ASSIGNMENT
Pick each line containing the word "navigateur" out of the data below.

------------------------------

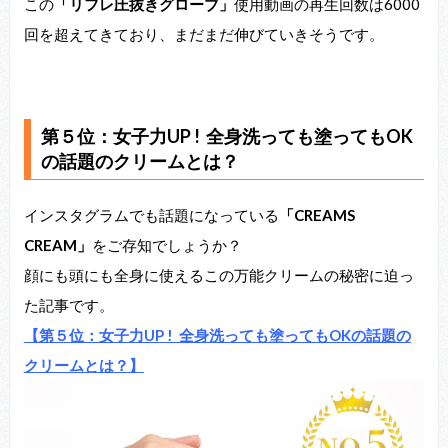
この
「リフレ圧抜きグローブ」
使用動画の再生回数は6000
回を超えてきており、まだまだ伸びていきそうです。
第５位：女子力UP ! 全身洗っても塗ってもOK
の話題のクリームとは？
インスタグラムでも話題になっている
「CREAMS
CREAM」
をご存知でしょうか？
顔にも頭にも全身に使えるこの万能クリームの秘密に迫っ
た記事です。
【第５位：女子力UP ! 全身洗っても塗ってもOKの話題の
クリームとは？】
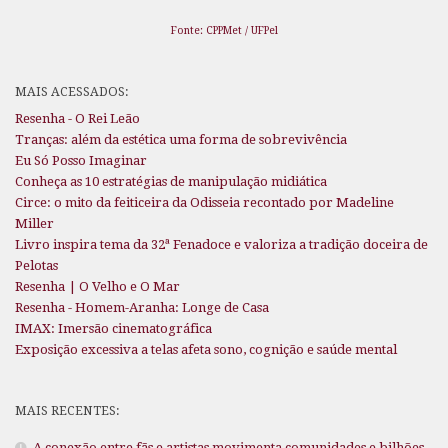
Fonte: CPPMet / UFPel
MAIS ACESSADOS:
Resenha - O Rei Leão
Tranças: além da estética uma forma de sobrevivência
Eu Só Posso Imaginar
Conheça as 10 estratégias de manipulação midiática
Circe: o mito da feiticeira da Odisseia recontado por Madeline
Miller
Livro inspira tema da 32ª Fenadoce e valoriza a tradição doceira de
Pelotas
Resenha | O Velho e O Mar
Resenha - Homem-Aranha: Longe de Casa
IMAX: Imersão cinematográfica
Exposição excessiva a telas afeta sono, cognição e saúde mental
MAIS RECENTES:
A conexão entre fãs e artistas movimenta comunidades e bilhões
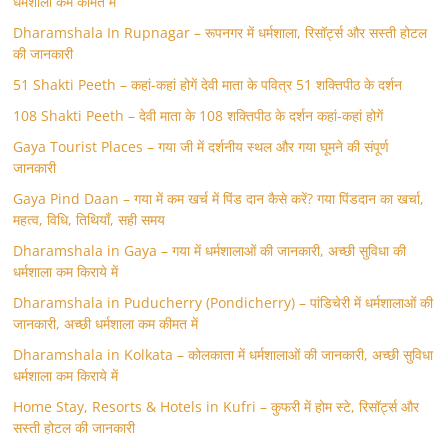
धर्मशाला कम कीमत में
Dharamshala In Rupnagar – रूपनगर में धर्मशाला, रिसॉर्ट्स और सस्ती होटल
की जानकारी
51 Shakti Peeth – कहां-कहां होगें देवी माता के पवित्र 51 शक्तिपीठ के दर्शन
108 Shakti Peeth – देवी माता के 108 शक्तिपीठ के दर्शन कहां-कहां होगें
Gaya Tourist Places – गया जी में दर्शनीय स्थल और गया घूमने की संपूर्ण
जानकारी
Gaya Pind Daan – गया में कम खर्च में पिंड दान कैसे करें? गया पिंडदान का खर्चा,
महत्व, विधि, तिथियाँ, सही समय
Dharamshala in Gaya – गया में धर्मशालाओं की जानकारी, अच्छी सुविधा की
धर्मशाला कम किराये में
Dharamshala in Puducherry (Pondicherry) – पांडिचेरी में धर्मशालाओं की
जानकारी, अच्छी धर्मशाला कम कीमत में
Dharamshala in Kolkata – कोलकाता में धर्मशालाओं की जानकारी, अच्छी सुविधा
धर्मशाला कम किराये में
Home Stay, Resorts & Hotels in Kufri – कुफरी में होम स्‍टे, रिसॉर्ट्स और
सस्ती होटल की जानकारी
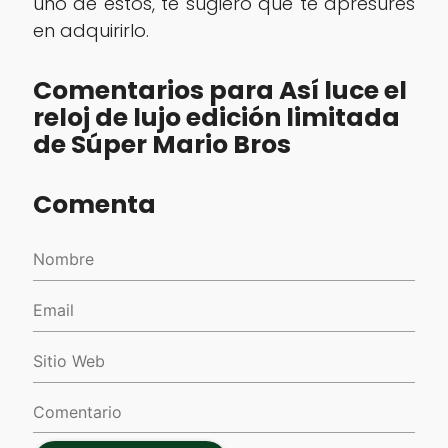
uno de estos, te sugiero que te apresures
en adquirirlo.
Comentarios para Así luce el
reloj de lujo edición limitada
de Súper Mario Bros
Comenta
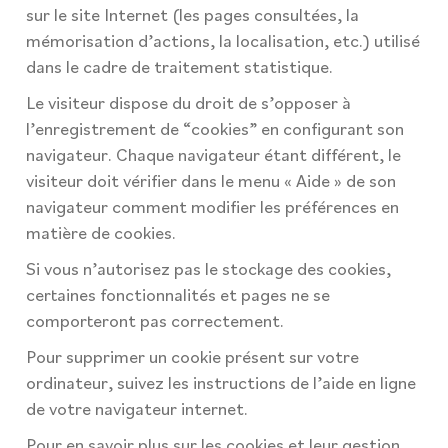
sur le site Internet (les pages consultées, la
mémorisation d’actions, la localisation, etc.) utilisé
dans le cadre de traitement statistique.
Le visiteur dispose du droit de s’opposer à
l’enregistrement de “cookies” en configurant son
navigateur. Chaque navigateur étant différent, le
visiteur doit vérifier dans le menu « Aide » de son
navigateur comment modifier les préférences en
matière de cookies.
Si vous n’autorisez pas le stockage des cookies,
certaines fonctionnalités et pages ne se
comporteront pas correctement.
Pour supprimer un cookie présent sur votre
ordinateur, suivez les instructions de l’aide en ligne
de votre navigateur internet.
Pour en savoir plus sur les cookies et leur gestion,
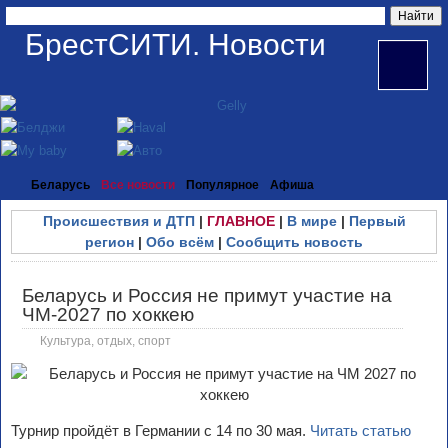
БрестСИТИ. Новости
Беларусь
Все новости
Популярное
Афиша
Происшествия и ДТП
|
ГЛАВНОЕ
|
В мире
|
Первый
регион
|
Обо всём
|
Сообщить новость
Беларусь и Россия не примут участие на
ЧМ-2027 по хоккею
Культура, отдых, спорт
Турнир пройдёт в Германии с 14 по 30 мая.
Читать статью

------------------------------

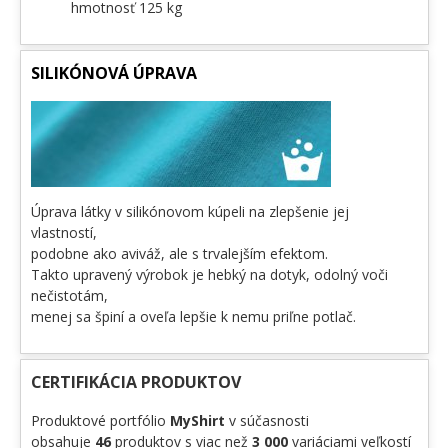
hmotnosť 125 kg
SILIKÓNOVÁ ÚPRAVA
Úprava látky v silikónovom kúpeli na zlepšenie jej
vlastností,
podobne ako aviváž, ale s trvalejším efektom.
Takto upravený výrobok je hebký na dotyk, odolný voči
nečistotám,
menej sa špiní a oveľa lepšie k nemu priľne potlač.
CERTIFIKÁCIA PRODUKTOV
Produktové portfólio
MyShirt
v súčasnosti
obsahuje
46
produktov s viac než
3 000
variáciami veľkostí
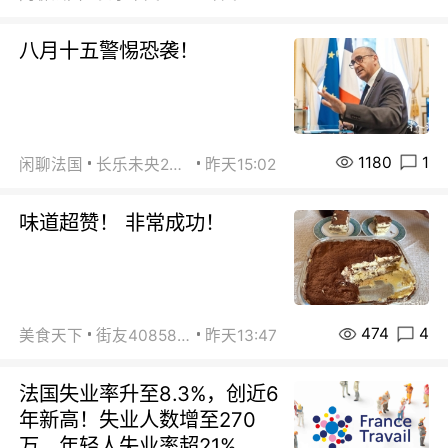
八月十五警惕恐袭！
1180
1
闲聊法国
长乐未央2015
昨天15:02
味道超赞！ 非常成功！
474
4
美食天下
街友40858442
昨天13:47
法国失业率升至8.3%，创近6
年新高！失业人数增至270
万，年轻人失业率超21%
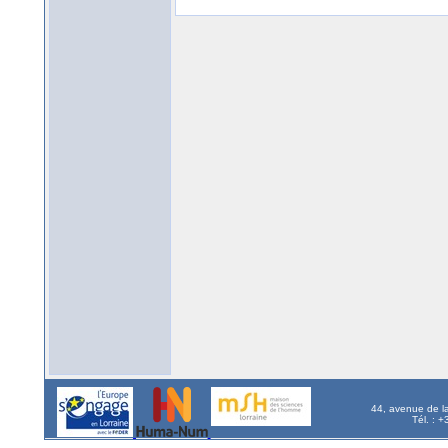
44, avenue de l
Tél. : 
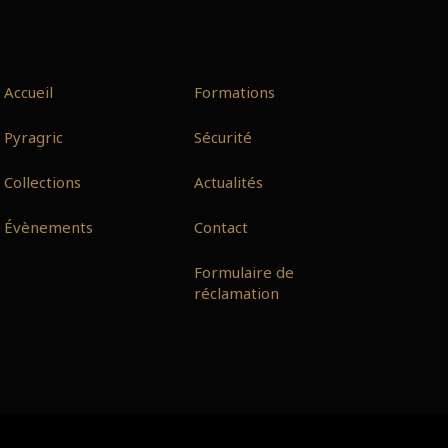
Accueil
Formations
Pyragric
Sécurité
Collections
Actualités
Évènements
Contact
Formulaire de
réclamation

------------------------------

REPLY
navigateur. Chaque navigateur étant différent, le
navigateur comment modifier les préférences en
de votre navigateur internet.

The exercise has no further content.